▸ **RECORDED DATA**:

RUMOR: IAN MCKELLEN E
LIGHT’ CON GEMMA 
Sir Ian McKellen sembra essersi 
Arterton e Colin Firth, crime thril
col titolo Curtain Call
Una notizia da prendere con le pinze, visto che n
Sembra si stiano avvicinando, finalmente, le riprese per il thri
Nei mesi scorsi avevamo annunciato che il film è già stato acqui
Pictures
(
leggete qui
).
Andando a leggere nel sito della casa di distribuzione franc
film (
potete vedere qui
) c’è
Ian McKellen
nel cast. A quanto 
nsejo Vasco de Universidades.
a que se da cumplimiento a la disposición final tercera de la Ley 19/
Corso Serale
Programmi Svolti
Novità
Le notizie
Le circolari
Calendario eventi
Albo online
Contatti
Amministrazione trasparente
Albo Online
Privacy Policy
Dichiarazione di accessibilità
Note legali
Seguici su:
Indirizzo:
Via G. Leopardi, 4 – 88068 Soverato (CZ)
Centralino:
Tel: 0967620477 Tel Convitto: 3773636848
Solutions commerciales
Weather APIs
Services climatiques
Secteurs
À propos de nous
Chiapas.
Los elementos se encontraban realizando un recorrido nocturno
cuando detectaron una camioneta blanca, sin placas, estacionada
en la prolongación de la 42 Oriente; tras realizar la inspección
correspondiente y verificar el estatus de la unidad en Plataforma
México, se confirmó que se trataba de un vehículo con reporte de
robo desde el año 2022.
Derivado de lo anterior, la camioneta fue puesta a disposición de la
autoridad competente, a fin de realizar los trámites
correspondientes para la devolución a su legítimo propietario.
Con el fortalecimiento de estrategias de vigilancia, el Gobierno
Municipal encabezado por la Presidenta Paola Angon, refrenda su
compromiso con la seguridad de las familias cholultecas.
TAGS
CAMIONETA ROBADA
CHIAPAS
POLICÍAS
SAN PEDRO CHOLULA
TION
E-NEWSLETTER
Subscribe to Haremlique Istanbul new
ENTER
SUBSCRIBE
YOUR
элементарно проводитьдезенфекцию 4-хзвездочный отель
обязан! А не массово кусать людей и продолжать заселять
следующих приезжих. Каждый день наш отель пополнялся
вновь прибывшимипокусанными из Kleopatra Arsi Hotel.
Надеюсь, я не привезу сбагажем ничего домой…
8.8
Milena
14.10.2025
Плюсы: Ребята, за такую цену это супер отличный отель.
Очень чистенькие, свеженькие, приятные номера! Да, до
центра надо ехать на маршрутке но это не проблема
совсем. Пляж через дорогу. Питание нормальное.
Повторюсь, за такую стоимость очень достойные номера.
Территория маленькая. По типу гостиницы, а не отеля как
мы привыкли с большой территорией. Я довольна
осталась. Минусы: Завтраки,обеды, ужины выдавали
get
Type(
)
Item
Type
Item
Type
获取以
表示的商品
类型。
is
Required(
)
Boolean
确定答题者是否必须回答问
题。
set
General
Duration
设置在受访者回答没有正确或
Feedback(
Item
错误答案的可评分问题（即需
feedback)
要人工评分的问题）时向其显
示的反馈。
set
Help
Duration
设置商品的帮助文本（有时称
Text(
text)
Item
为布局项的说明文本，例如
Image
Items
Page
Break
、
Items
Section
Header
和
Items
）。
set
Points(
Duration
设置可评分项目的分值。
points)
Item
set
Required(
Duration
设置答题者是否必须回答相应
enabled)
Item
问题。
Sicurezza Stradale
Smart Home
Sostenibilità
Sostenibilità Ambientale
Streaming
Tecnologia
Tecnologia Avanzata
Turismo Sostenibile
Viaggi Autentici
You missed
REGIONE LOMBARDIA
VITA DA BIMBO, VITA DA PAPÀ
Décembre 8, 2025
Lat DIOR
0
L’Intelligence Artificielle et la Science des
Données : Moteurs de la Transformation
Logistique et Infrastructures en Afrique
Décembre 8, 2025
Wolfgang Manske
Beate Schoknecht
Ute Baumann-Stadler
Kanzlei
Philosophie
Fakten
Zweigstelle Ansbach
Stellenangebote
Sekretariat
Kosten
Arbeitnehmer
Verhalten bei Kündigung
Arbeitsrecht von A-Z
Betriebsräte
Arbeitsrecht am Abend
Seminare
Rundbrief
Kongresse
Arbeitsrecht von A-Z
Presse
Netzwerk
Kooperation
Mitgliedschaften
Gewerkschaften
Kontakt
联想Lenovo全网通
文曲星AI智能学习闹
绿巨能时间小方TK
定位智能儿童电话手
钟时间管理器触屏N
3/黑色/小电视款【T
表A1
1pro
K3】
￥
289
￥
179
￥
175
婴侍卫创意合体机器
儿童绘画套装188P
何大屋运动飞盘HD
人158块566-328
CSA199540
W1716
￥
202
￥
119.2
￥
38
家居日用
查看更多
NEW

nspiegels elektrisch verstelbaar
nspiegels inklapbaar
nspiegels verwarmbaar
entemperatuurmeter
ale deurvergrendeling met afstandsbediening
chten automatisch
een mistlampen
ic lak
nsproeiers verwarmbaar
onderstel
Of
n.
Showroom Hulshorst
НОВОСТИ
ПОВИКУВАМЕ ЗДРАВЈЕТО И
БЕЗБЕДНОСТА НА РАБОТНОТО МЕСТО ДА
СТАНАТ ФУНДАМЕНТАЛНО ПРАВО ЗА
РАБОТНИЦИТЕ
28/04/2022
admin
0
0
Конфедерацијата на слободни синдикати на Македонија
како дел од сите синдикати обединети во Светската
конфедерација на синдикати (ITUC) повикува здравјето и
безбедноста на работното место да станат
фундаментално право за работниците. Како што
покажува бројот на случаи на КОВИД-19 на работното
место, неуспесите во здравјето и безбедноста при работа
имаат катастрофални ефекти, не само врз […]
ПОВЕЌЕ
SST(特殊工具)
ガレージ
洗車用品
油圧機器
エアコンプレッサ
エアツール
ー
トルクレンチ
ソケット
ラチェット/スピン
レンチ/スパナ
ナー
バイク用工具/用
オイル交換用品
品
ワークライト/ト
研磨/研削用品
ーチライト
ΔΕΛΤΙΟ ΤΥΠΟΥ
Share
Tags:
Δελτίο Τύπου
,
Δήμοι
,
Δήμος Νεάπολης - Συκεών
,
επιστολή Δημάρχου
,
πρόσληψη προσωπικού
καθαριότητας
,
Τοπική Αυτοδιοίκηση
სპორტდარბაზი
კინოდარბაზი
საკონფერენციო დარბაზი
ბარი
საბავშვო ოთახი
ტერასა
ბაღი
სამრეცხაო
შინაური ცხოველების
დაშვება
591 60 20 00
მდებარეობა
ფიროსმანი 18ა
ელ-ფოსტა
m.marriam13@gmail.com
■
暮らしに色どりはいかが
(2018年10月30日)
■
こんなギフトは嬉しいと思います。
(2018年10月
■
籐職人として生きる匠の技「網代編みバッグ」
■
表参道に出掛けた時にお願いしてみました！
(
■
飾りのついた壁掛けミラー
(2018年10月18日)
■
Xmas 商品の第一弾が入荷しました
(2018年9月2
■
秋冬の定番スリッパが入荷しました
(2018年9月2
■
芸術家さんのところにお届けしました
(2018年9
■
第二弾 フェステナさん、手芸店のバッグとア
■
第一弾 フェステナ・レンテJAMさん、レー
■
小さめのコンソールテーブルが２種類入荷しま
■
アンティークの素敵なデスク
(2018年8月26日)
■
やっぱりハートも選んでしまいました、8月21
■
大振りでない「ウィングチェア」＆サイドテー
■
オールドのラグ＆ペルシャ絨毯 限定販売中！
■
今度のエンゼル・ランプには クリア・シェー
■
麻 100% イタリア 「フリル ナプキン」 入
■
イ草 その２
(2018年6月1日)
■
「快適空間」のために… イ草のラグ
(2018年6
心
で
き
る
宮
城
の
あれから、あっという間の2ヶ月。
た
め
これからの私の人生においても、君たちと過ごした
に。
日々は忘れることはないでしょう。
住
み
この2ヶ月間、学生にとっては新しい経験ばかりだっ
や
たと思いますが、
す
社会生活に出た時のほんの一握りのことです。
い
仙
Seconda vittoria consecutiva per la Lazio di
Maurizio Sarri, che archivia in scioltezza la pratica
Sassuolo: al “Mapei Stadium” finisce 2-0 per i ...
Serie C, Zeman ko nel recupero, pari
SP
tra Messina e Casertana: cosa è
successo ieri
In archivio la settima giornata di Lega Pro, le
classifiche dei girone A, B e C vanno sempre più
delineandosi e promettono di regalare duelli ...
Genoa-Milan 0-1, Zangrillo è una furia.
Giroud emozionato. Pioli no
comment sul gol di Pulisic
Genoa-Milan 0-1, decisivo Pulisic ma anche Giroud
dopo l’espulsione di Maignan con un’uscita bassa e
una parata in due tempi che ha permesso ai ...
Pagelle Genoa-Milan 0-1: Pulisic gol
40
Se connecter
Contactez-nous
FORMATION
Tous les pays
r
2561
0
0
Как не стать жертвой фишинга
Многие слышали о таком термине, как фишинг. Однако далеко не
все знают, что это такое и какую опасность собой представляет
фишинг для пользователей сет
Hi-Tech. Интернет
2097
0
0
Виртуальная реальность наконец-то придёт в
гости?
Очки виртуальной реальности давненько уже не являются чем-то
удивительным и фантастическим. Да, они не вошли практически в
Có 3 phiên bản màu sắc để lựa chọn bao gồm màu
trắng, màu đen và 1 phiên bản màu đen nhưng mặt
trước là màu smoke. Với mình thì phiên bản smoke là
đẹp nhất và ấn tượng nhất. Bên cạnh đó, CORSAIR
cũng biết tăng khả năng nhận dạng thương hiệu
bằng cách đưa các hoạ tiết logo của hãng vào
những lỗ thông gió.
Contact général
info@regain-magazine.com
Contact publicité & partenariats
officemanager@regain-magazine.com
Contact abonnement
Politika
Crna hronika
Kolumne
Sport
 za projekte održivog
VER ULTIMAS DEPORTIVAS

▸ **TASK GOAL**: When you reach the line with "Derivado de lo" in the records above, start writing out lines exactly, and stop once the line with "центра надо ехать" has been written; include nothing else.

▸ **SOLUTION TO THIS EXERCISE**:
Derivado de lo anterior, la camioneta fue puesta a disposición de la
autoridad competente, a fin de realizar los trámites
correspondientes para la devolución a su legítimo propietario.
Con el fortalecimiento de estrategias de vigilancia, el Gobierno
Municipal encabezado por la Presidenta Paola Angon, refrenda su
compromiso con la seguridad de las familias cholultecas.
TAGS
CAMIONETA ROBADA
CHIAPAS
POLICÍAS
SAN PEDRO CHOLULA
TION
E-NEWSLETTER
Subscribe to Haremlique Istanbul new
ENTER
SUBSCRIBE
YOUR
элементарно проводитьдезенфекцию 4-хзвездочный отель
обязан! А не массово кусать людей и продолжать заселять
следующих приезжих. Каждый день наш отель пополнялся
вновь прибывшимипокусанными из Kleopatra Arsi Hotel.
Надеюсь, я не привезу сбагажем ничего домой…
8.8
Milena
14.10.2025
Плюсы: Ребята, за такую цену это супер отличный отель.
Очень чистенькие, свеженькие, приятные номера! Да, до
центра надо ехать на маршрутке но это не проблема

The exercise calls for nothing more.